AlphaLISA SureFire Ultra Human Mutant B-RAF (V600E) Detection Kit, 10,000 Assay Points

Total-AlphaLISA SureFire Ultra assay principle

The Total-AlphaLISA SureFire Ultra assay measures the expression level of a target protein in a biological sample (e.g. cell lysate).

The Total-AlphaLISA SureFire Ultra assay uses two antibodies which recognize two different distal epitopes on the target protein. AlphaLISA assays require two bead types: Acceptor and Donor Beads. Acceptor Beads are coated with a proprietary CaptSure™ agent to specifically immobilize the assay specific antibody, labeled with a CaptSure tag. Donor Beads are coated with streptavidin to capture one of the detection antibodies, which is biotinylated. In the presence of target protein, the two antibodies bring the Donor and Acceptor Beads in close proximity whereby the singlet oxygen transfers energy to excite the Acceptor Bead, allowing for the generation of a luminescent Alpha signal. The amount of light emission is directly proportional to the quantity of protein present in the sample.

Total-AlphaLISA SureFire Ultra two-plate assay protocol

The two-plate protocol involves culturing and treating the cells in a 96-well plate before lysis, then transferring lysates into a 384-well OptiPlate™ plate before the addition of Total-AlphaLISA SureFire Ultra detection reagents. This protocol enables cell viability and confluence to be monitored. In addition, lysates from a single well can be used to measure multiple targets.

Total-AlphaLISA SureFire Ultra one-plate assay protocol

Detection of Total target protein with AlphaLISA SureFire Ultra reagents can be performed in a single plate used for culturing, treatment, and lysis. No washing steps are required. This HTS designed protocol allows for miniaturization while maintaining robust AlphaLISA SureFire Ultra quality.

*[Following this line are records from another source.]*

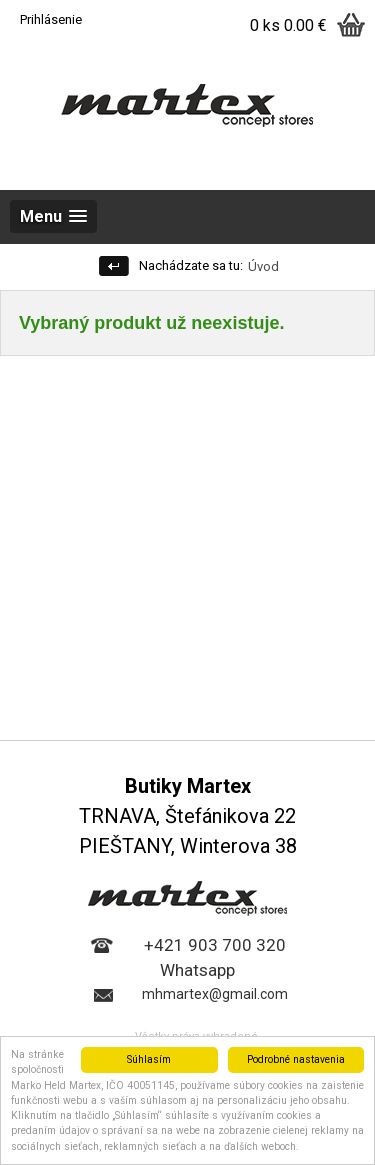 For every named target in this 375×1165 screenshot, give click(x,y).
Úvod (263, 266)
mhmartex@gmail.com (215, 994) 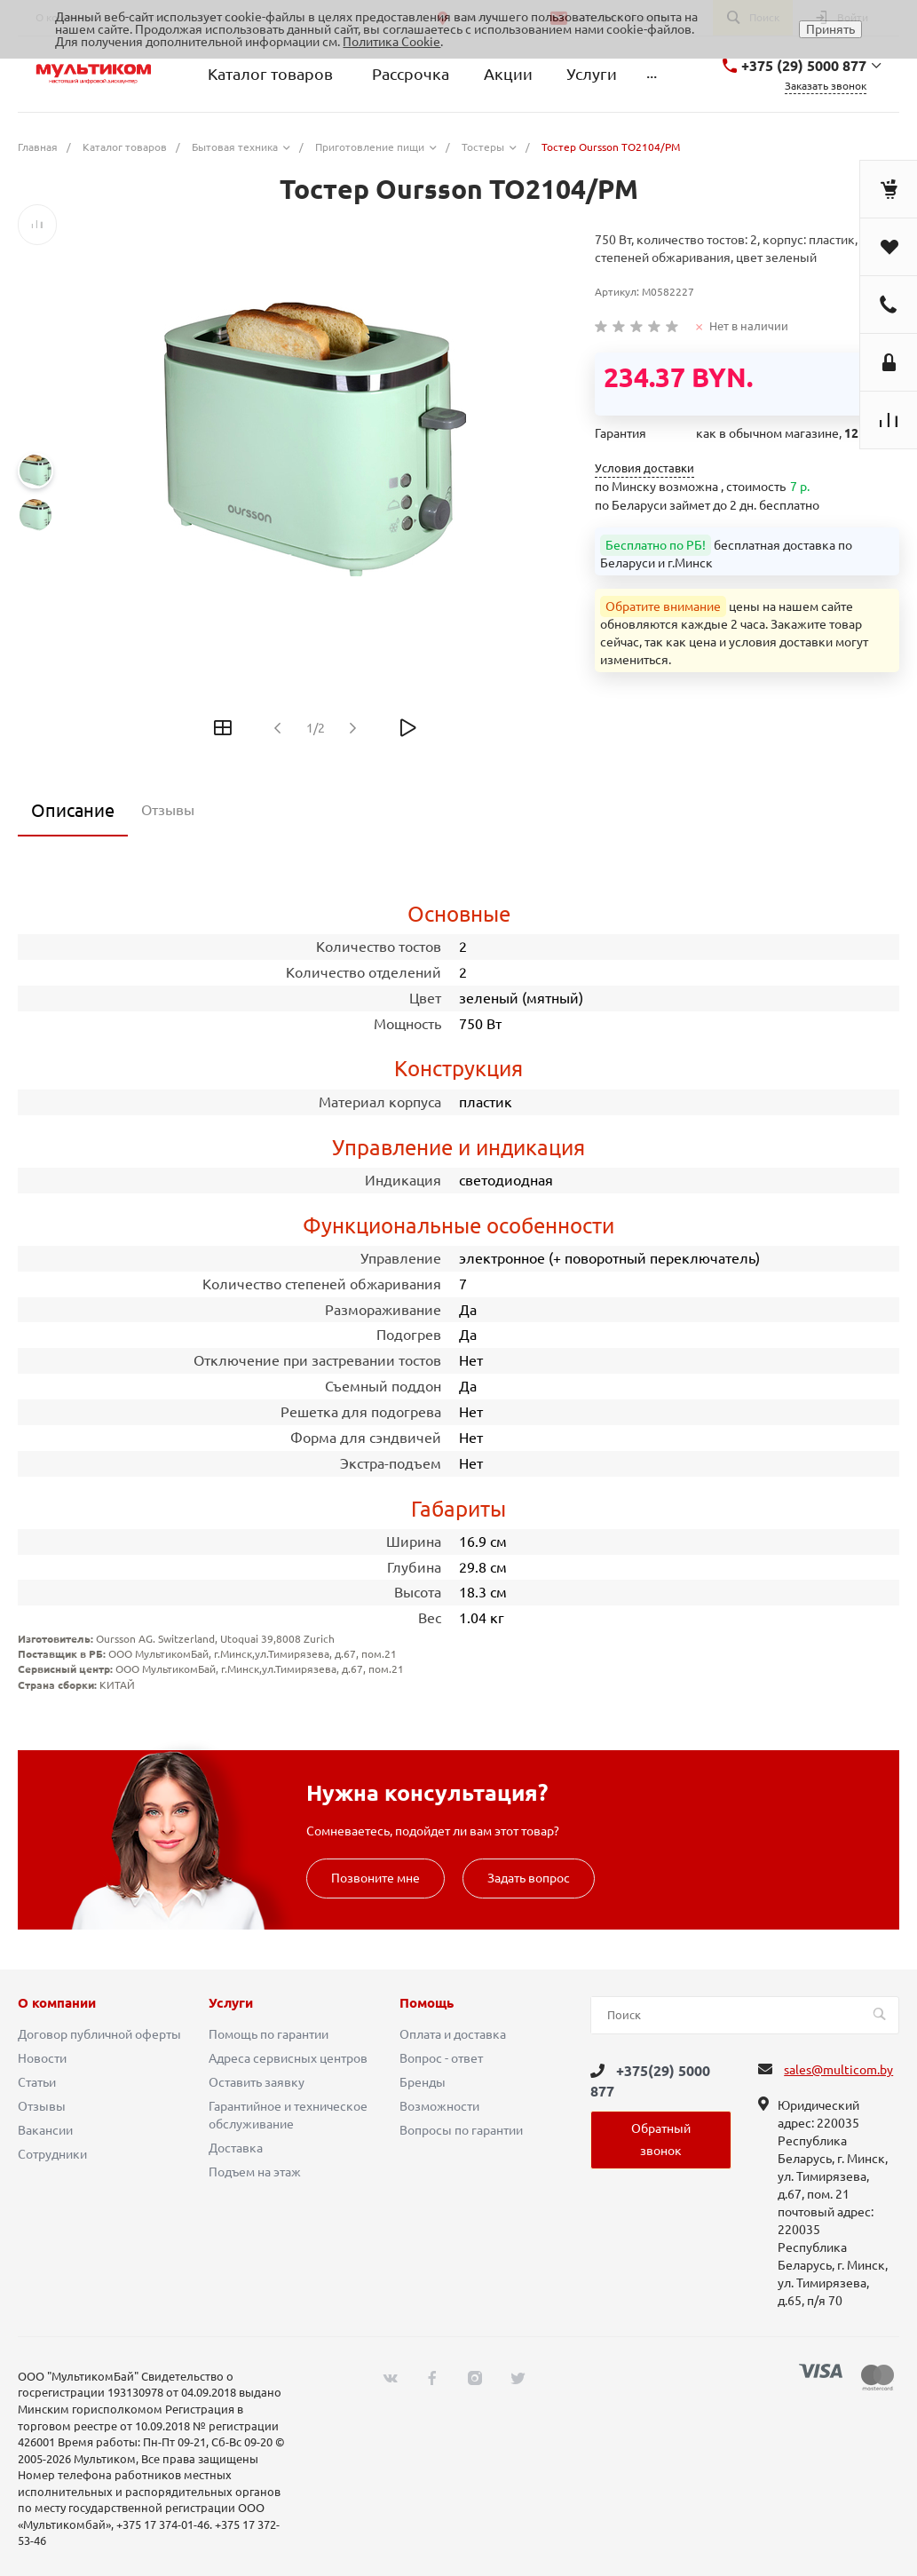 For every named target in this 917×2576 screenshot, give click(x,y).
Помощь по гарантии (268, 2034)
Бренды (422, 2082)
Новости (42, 2058)
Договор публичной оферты (99, 2034)
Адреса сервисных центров (288, 2058)
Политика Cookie (391, 42)
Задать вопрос (528, 1878)
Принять (830, 29)
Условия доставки (644, 468)
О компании (57, 2003)
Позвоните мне (375, 1878)
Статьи (37, 2082)
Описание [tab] (73, 810)
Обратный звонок (661, 2139)
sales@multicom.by (838, 2070)
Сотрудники (52, 2154)
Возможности (439, 2106)
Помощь (426, 2003)
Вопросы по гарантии (461, 2130)
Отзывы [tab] (167, 810)
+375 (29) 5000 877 (803, 66)
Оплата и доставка (452, 2034)
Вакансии (45, 2130)
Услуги (231, 2003)
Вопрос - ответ (441, 2058)
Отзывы (42, 2106)
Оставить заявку (256, 2082)
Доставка (236, 2148)
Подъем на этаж (255, 2172) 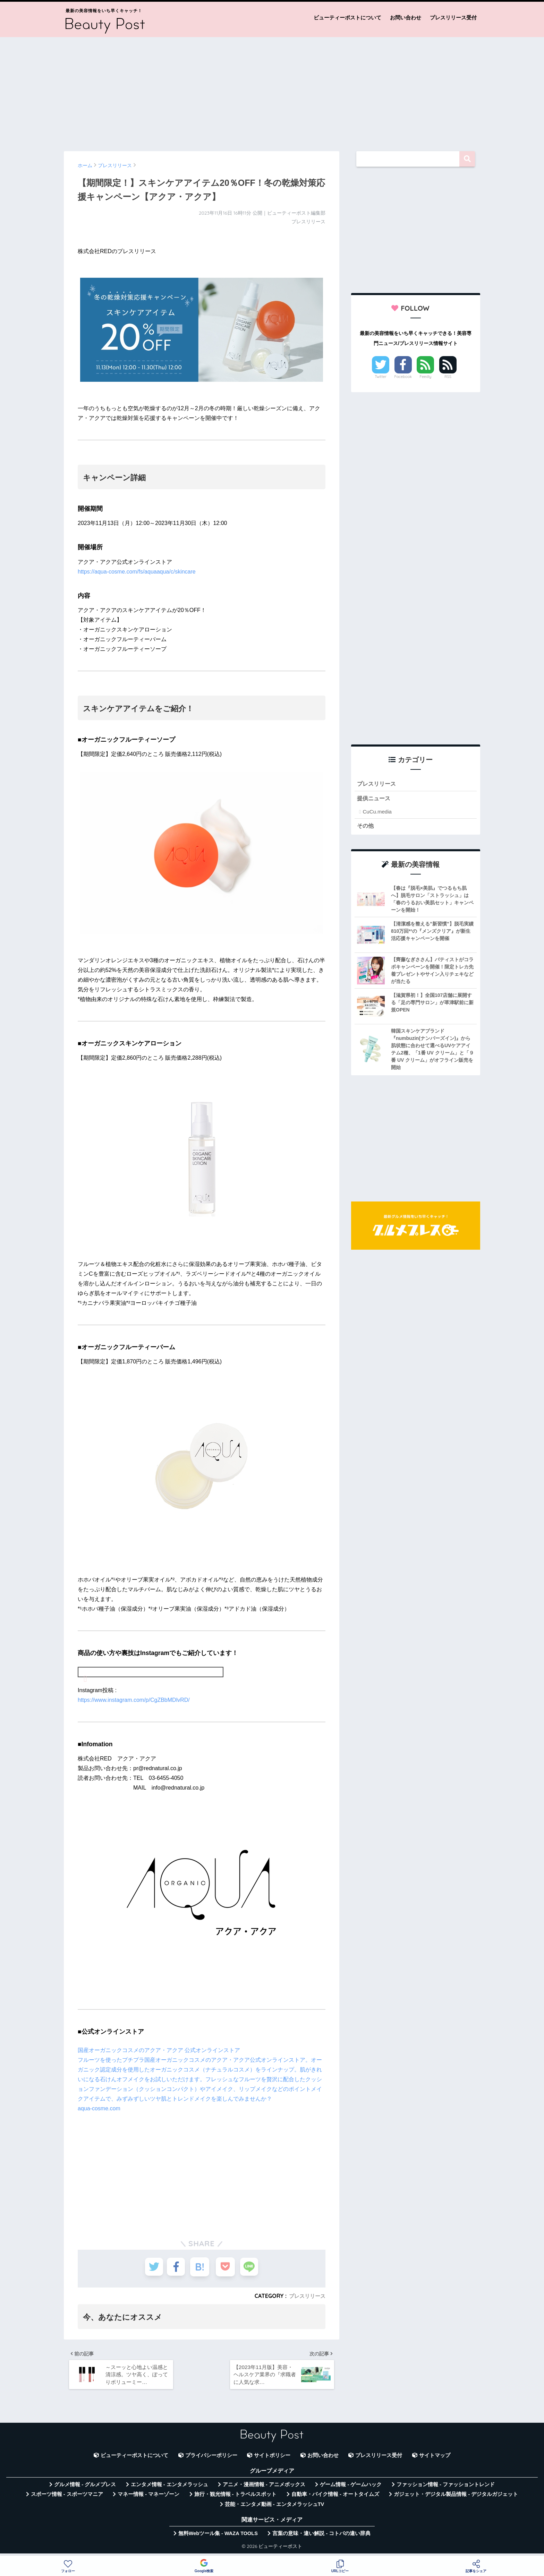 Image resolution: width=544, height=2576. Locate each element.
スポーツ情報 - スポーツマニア (67, 2498)
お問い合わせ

PROTAC-mediated degradation of B-Raf V600E

A375 and HT-29 cells were seeded in a 96-well plate (10,000 cells/well) in complete medium and incubated overnight at 37°C, 5% CO₂. The cells were treated with increasing concentrations of B-Raf V600E Degrader-1 for 24 hours.

After treatment, the cells were lysed with 100 µL of Lysis Buffer for 10 minutes at RT with shaking (350 rpm). B-Raf V600E and Raf-1 Total levels were evaluated using respective AlphaLISA SureFire Ultra assays. For the detection step, 10 µL of cell lysate (approximately 2,000 cells) was transferred into a 384-well white OptiPlate, followed by 5 µL of Acceptor mix and incubated for 1 hour at RT. Finally, 5 µL of Donor mix was then added to each well and incubated for 1 hour at RT in the dark. The plate was read on an Envision using standard AlphaLISA settings.

B-Raf V600E Degrader-1 specifically degrades B-Raf V600E in cell lines harboring this mutation, such as A375 and HT-29 cells. As expected, treatment with V600E Degrader-1 resulted in a dose-dependent decrease of B-Raf V600E mutant levels while Raf-1 levels remained unchanged.

PROTAC-mediated degradation of B-Raf V600E

A375 and HT-29 cells were seeded in a 96-well plate (20,000 cells/well) in complete medium and incubated overnight at 37°C, 5% CO₂. The cells were treated with increasing concentrations of SJF 0628 PROTAC for 24 hours.

After treatment, the cells were lysed with 100 µL of Lysis Buffer for 10 minutes at RT with shaking (350 rpm). B-Raf V600E and Raf-1 Total levels were evaluated using respective AlphaLISA SureFire Ultra assays. For the detection step, 10 µL of cell lysate (approximately 2,000 cells) was transferred into a 384-well white OptiPlate, followed by 5 µL of Acceptor mix and incubated for 1 hour at RT. Finally, 5 µL of Donor mix was then added to each well and incubated for 1 hour at RT in the dark. The plate was read on an Envision using standard AlphaLISA settings.

As expected, treatment with SJF 0628 resulted in a dose-dependent decrease of B-Raf V600E mutant levels with no changes to Raf-1 levels.